=== Begin Enclosure ===
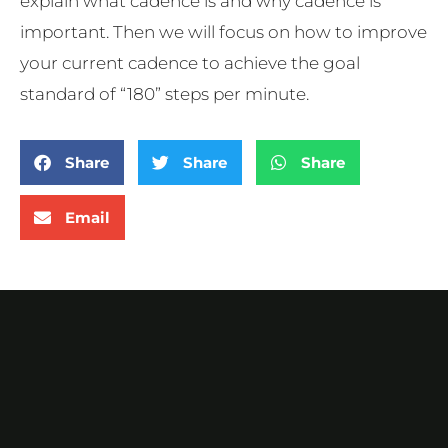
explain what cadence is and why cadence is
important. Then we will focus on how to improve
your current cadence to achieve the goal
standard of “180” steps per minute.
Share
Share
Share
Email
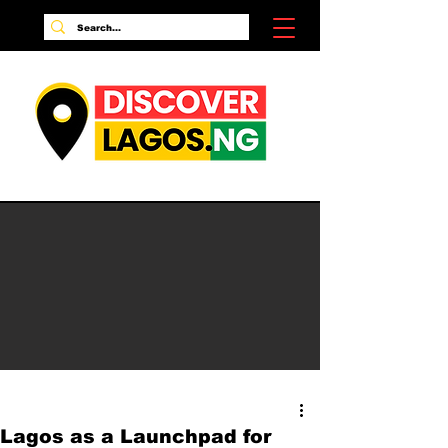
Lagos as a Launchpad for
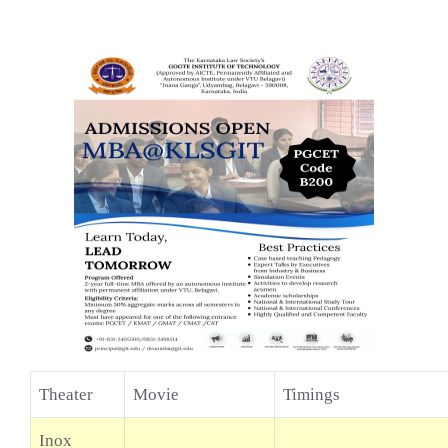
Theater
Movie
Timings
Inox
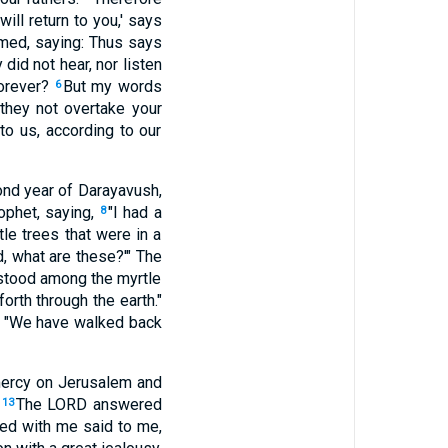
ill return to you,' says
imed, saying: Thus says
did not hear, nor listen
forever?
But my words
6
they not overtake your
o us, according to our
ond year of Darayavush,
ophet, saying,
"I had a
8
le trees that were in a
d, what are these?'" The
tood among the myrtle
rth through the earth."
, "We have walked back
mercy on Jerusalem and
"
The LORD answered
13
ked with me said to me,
=== End Enclosure ===
=== Begin Enclosure ===
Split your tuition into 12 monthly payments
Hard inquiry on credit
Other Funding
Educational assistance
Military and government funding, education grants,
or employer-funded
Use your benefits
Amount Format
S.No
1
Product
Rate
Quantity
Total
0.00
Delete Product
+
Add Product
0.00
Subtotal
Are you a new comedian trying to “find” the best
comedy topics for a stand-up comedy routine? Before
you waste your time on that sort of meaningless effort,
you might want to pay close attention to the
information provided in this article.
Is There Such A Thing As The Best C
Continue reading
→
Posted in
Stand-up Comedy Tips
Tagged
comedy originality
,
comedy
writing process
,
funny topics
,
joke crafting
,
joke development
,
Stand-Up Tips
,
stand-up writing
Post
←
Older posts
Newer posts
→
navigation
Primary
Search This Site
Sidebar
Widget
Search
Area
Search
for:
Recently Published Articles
=== End Enclosure ===
=== Begin Enclosure ===
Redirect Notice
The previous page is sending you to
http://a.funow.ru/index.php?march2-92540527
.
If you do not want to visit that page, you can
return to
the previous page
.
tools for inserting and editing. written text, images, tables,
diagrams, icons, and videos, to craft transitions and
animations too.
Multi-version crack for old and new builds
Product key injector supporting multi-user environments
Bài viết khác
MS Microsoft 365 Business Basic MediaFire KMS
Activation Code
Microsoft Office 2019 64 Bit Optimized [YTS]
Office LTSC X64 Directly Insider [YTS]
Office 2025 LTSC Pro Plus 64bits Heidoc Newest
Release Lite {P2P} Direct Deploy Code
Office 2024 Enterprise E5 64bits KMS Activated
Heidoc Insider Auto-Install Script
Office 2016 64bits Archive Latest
=== End Enclosure ===
> **REQUIRED ACTION**: Which lines in the records above contain the word "what"? Return each of them.

> **COMPLETED EXERCISE**:
explain what cadence is and why cadence is
d, what are these?'" The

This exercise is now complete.